5.23.2019

Pro-Choice Men Can Help in Abortion Fight

throwing a punch

In a recent post about abortion being a church-state issue, I mentioned that I find it puzzling that some pro-choice women seem to want men, including those of us who are pro-choice, to stay out of the abortion debate. Writing in The Guardian, Gaby Hinsliff expressed similar sentiments: "Yet the argument that men should all shut up and leave this to women is a risky one, unless we seek a world where virulently pro-life men still feel no shame about barging in while pro-choice men hang back for fear of saying the wrong thing."

I agree with her, and I am glad to see more people expressing these views. Men are not affected by anti-abortion laws in the same ways as women, but that does not mean that we are not still affected. I think that most pro-choice men recognize how important it is to maintain the right to safe and legal abortion, provide evidence-based sex education, and make sure that effective contraception remains accessible to everyone who wants it. I also suspect that many pro-choice men would like to help repel the seemingly endless attacks on these rights.

Hinsliff explains that many men have been affected by abortion too:

We rarely read or hear about them, but there must be millions of men whose lives were changed for the better by not becoming fathers when they weren’t ready. There will be men who owe their glittering careers and happy families now to the fact that 20 years ago they didn’t have to drop out of university when their student girlfriend got pregnant, or weren’t forced to marry someone they didn’t love. And there will also be men who didn’t have to raise a child in circumstances where they genuinely couldn’t have coped, and whose other children are infinitely better off for it; men who haven’t had to watch their partner struggle through the horror of a pregnancy where everyone knows the child is unlikely to survive, who know how it feels to hold their partner’s hand in the clinic but don’t feel it’s quite their place to talk about it.
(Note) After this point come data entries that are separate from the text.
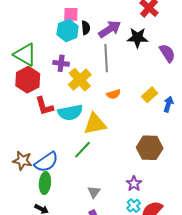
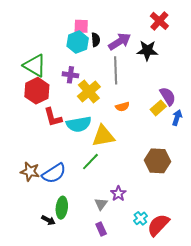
purple semicircle: (167, 53) -> (168, 96), moved
green ellipse: (45, 183) -> (62, 208), moved
purple star: (134, 184) -> (118, 194), moved

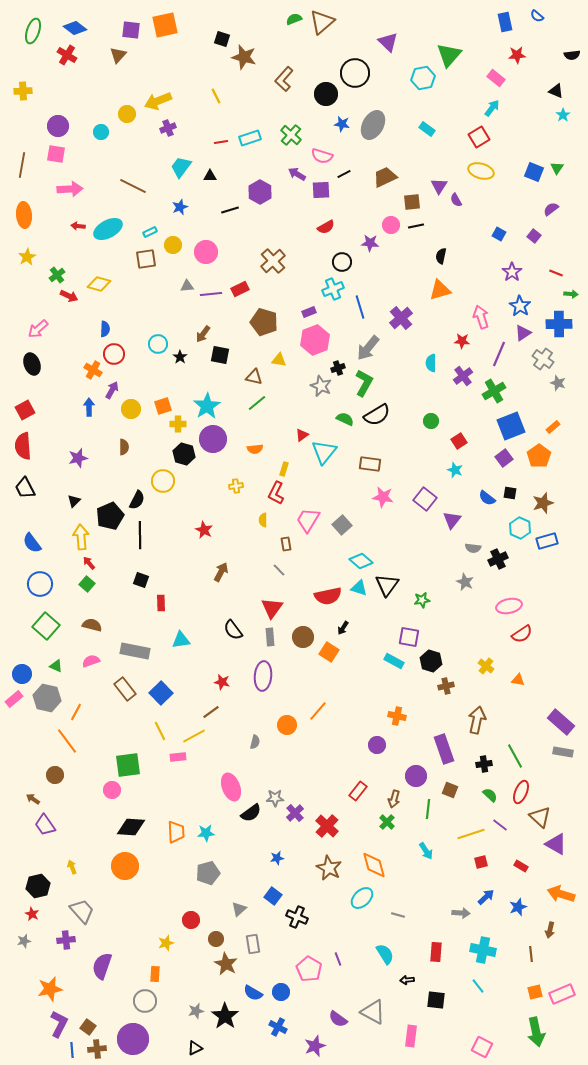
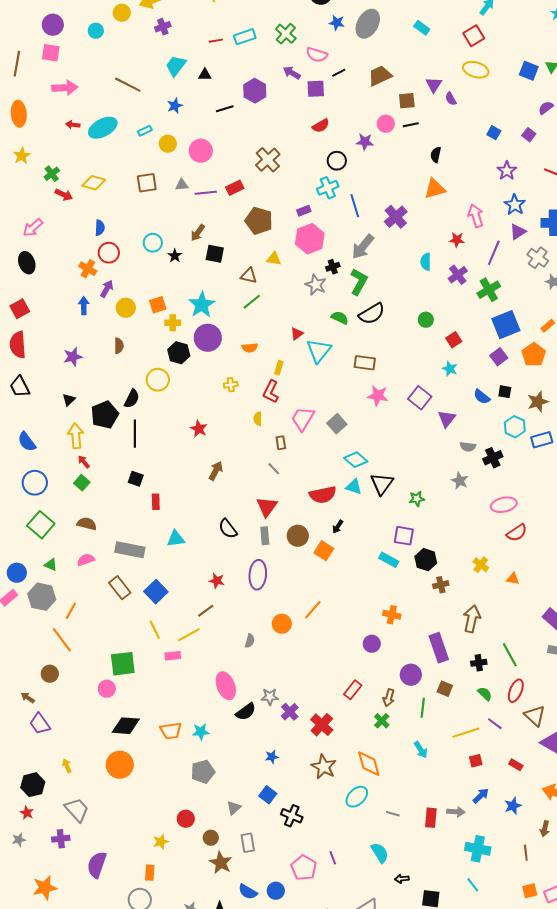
brown square: (146, 259) -> (147, 183), moved
orange trapezoid: (176, 832) -> (171, 731), turned 85
red rectangle: (436, 952) -> (431, 818), moved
Absolutely. I am one of these men. This is far from the only reason I think it is important to defend a woman's right to safe and legal abortion, but it is one of them. And sadly, it is one I have been reluctant to talk about for some of the reasons Hinsliff mentions.
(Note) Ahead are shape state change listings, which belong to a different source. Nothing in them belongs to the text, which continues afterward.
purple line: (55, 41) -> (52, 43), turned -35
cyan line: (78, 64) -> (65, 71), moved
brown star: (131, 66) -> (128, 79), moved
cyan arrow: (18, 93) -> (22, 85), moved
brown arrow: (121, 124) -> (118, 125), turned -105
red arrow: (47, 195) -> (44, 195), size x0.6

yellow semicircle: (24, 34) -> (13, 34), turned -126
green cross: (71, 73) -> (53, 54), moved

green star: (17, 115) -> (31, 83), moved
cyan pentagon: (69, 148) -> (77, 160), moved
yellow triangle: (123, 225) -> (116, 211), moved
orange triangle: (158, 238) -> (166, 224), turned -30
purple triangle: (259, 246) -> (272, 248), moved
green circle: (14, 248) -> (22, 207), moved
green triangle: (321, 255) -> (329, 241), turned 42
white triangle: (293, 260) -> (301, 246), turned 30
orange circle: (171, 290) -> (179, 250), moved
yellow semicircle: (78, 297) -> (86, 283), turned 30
In the end, I think it is important to recognize that activism aimed at preserving reproductive rights comes down to the same thing all activism ultimately comes down to: strength in numbers. We are more effective when we work together. Alienating pro-choice men probably isn't wise. At the same time, I do think it makes sense to expect that the most visible and vocal activists in this struggle are going to be women. Even though many men have been affected by abortion, we have not been affected in the same ways women have. Women's voices need to remain front-and-center. They have the most to lose if reproductive rights are taken away.